◆ TASK ITEM: Repeat the entries below exactly. Drop the pictures.
(DATA SHOWN begins)
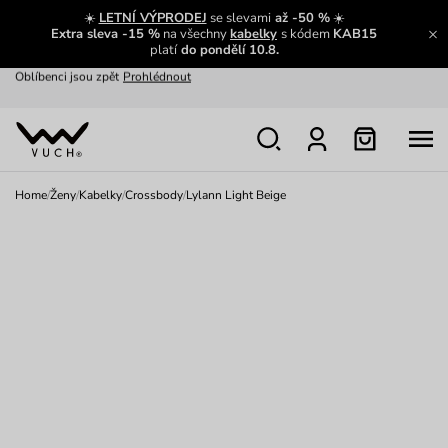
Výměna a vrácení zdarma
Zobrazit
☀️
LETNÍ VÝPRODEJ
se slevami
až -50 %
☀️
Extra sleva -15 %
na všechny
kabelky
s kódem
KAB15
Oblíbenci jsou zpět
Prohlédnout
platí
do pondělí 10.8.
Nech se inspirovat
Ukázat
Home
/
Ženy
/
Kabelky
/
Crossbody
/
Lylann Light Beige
(DATA SHOWN ends)
◆ EXERCISE RESULT:
Výměna a vrácení zdarma
Zobrazit
☀️
LETNÍ VÝPRODEJ
se slevami
až -50 %
☀️
Extra sleva -15 %
na všechny
kabelky
s kódem
KAB15
Oblíbenci jsou zpět
Prohlédnout
platí
do pondělí 10.8.
Nech se inspirovat
Ukázat
Home
/
Ženy
/
Kabelky
/
Crossbody
/
Lylann Light Beige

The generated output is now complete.